*What to produce*: Give back exactly the lines that run from the beginning of the entries to the line containing "Porosindonesia.id Jakarta —", both included, and nothing else.

*Material to process*:

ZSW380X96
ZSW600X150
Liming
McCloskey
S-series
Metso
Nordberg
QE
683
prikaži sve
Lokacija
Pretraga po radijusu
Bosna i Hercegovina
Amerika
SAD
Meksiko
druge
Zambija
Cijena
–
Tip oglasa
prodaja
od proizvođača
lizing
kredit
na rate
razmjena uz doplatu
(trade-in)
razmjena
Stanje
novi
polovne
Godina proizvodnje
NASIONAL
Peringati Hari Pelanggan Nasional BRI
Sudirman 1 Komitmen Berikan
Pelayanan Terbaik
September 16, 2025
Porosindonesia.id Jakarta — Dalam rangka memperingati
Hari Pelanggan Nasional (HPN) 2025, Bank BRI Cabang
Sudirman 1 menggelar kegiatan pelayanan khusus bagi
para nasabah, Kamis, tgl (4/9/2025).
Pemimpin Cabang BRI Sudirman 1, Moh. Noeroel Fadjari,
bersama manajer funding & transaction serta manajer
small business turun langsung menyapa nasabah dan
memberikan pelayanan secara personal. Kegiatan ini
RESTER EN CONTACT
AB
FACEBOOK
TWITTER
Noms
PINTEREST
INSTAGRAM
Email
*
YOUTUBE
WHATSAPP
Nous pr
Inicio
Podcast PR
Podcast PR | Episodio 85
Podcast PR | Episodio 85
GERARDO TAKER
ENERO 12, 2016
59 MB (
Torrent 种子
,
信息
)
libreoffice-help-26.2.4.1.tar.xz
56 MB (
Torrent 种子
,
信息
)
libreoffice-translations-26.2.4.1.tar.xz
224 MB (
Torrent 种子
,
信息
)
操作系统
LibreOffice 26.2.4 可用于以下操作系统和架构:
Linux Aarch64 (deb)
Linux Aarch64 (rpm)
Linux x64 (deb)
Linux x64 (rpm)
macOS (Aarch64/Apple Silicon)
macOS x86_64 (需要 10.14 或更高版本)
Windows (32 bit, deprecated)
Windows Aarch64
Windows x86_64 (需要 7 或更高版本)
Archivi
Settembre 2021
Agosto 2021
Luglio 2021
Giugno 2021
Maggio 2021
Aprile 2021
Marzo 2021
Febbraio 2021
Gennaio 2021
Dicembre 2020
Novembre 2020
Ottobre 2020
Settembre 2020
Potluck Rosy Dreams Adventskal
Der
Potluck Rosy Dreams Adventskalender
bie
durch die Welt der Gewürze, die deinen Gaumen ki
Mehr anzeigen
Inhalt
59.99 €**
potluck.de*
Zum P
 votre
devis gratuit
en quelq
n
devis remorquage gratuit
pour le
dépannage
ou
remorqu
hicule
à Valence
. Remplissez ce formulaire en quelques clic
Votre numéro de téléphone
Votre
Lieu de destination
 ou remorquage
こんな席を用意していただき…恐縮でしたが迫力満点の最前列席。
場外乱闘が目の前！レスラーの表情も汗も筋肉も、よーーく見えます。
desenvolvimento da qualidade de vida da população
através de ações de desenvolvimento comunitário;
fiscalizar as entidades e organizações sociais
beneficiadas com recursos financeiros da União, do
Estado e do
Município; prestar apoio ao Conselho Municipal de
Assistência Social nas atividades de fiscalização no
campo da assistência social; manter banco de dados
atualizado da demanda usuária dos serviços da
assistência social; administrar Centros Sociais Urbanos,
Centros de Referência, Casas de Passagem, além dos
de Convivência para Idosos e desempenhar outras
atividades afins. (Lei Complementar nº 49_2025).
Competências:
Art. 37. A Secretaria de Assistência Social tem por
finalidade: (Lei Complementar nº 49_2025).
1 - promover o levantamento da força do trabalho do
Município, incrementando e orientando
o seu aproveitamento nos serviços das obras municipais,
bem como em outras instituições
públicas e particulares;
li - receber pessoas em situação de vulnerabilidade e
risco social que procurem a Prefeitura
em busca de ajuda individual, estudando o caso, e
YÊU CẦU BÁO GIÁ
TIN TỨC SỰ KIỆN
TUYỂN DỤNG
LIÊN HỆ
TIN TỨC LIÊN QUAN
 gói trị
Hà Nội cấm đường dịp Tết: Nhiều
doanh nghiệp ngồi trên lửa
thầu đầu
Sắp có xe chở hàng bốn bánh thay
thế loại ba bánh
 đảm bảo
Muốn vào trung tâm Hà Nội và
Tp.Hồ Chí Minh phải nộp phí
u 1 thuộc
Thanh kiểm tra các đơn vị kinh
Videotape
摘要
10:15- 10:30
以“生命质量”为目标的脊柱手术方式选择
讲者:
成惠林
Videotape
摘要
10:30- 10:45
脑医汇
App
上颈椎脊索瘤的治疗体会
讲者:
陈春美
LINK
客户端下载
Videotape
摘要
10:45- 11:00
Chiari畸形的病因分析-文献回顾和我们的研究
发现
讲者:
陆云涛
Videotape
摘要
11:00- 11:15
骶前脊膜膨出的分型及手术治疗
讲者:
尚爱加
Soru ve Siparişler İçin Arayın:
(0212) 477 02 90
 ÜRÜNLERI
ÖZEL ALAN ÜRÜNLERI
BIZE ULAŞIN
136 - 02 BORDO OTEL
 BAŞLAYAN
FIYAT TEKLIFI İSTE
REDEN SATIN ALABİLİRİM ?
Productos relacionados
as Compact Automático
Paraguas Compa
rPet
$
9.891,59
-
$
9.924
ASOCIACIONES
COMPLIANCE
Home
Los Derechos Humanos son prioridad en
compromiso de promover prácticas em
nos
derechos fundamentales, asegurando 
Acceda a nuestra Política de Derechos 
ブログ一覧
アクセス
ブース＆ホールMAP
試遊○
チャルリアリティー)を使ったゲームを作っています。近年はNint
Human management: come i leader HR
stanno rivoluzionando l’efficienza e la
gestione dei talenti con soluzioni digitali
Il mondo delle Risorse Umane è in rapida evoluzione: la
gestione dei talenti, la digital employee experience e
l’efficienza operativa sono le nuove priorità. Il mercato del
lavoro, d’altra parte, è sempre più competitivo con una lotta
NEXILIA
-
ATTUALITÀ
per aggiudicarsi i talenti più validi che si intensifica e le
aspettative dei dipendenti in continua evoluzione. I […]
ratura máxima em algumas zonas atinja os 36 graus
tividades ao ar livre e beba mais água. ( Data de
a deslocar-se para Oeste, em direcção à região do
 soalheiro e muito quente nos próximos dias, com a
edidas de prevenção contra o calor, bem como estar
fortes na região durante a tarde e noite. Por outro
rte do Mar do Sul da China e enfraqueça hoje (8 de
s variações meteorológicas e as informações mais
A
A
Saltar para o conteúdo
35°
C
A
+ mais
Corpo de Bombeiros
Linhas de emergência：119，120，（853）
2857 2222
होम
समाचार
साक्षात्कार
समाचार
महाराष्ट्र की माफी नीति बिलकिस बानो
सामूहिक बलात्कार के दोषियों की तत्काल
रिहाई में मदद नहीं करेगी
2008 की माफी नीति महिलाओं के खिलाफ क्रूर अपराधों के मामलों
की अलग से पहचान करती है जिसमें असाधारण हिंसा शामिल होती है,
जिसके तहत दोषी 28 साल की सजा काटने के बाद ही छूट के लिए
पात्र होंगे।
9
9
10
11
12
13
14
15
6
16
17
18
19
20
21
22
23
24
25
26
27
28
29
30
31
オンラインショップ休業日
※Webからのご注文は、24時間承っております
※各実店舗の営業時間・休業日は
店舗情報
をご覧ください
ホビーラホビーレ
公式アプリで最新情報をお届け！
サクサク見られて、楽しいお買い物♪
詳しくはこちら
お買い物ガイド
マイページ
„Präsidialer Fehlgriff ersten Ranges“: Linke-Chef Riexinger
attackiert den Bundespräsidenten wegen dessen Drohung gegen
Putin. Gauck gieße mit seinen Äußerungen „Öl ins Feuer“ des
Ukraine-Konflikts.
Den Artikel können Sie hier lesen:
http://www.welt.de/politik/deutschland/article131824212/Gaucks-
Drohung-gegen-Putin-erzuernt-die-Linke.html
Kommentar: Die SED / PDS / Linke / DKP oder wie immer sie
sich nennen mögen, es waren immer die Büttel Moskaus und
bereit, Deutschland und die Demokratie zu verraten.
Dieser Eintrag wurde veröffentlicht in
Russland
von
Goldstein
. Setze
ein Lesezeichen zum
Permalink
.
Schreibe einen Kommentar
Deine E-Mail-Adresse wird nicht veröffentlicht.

*Output below*:
ZSW380X96
ZSW600X150
Liming
McCloskey
S-series
Metso
Nordberg
QE
683
prikaži sve
Lokacija
Pretraga po radijusu
Bosna i Hercegovina
Amerika
SAD
Meksiko
druge
Zambija
Cijena
–
Tip oglasa
prodaja
od proizvođača
lizing
kredit
na rate
razmjena uz doplatu
(trade-in)
razmjena
Stanje
novi
polovne
Godina proizvodnje
NASIONAL
Peringati Hari Pelanggan Nasional BRI
Sudirman 1 Komitmen Berikan
Pelayanan Terbaik
September 16, 2025
Porosindonesia.id Jakarta — Dalam rangka memperingati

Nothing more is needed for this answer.